Catcher Cameron Morrison is good enough defensively and handling the pitching staff that he’d be an asset if he batted .100, but he was a lot better than that last season. He checked in at ,265 with four homers and 27 RBIs.

“He’s so smart,” Gantt said. “He’s a really good receiver and he gets some of those borderline-high pitches called strikes. He makes people mad in the other dugout.”

Zack Miller, who started  52 games for D-I Delaware last season, is a catcher by trade and probably is Catawba’s key offensive addition. Morrison will still be the regular catcher, but Miller can give him some rest. Miller, who launched five homers last season, is going to get plenty of at-bats as the DH.

“Miller has tremendous power,” Gantt said. “He’ll probably be our cleanup hitter. We’ll  have to get his bat in the lineup.”
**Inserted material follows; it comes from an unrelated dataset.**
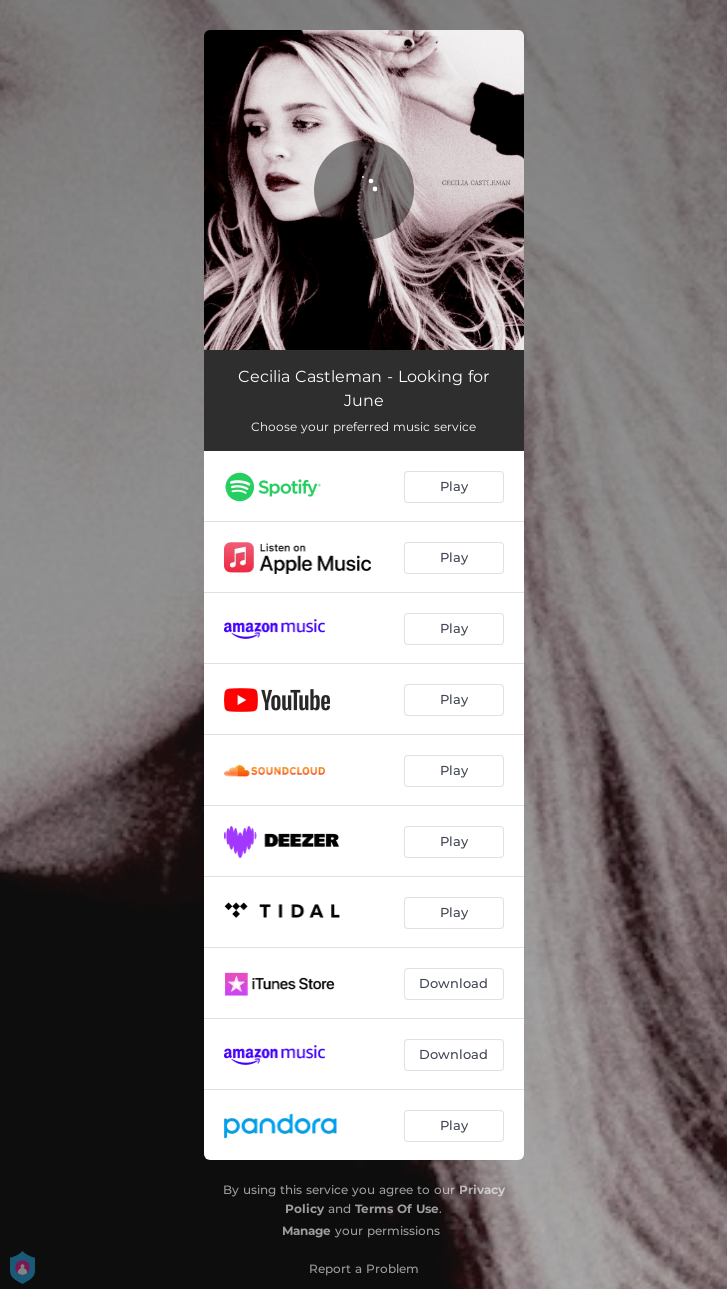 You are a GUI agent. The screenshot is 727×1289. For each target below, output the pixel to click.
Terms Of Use (397, 1208)
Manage (306, 1230)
Catawba is in good shape at catcher, with Lyle Pfingst and Anthony Ponce also available.

Catawba couldn’t be any better in the infield. The Indians have experience at every spot with Shepherd (.358, 12 homers) at first base; Joe Butts (.271, 33 RBIs) at second base; Jackson Raper (.352, 8 homers) at third base, and Jeremy Simpson (.295, 7 homers, 40 RBIs) at shortstop.  All of them are at least as good defensively as they are offensively. Quick and smart, Simpson might be the SAC’s top defender, while Shepherd and the strong-armed Raper are two of the league’s better left-handed sluggers. They tied for second in the SAC last season with 55 RBIs each. Butts is an exceptional baserunner. All four will cheerfully take a walk and posted solid on-base percentages.

When Shepherd pitches, Luke Spiva, another Winston-Salem State transfer, could be the first baseman. He drove in 34 runs for the Rams last season.

Dylan Wilkinson has power and could get chances at first base or DH.

Versatile Cameron Mills is the top backup at second, third and shortstop.

In the outfield, Gantt looks forward to getting a full year from center fielder Bryce Butler. Butler (.252) missed about half of last season after being hurt right out of the gate. When he’s 100 percent, he has game-changing speed and is a potential catalyst for the offense, whether he bats first or ninth. His wheels make him a huge asset defensively.

Lefty-swinging Henderson Lentz is the probable starter in left field. He didn’t hit with a lot of power last season, but he produced a steady stream of line drives. He batted .293 and runs well. In 191 at-bats, he grounded into just one double play.

“He’s got such a good attitude, he’s up every day, and everyone likes him,” Gantt said. “He’s got great hand-eye coordination. He’s a lefty who can hit lefties.”

Spiva is likely to get some action in left field. Ponce, one of the catching backups, also could play out there.

Lee Poteat gets on base at a high rate (.414 OBP), is a strong defender and offers good speed and some power. He’ll play a lot in right field.

Cowie, a Cherryville Legion star with a ton of talent, will also get some shots in right field.

Lentz or Poteat could move over to center field in certain match-ups if Catawba wants to go with an offensive-minded outfield, but Butler’s glove won’t be off the field often.

Freshman Luke Barringer is a slugger who will get his first opportunities to help as a pinch-hitter. Trent Walsh, a transfer from UNC Pembroke, is another good bat the Indians can bring off the bench.

Obviously, it’s going to be another stout squad. If the Indians get some pop from the outfield and can figure out the roles in the bullpen, they’ll be in the hunt for more championships.

“We’ve been scrimmaging since the first day of practice, and it’s been very competitive,” Gantt said. “Our pitchers were ahead of our hitters at the start, but then the hitters caught up, and the pitchers had to make adjustments. It’s been back and forth, and I know they’ve all made each other better. Now we’re eager to start playing someone else.”

The Indians will play three games in Tampa, Fla., with the season opener on Jan. 31. Barton, Columbus State and St. Leo will furnish the opposition. The first home game is scheduled for Feb. 8., a noon doubleheader against West Virginia State.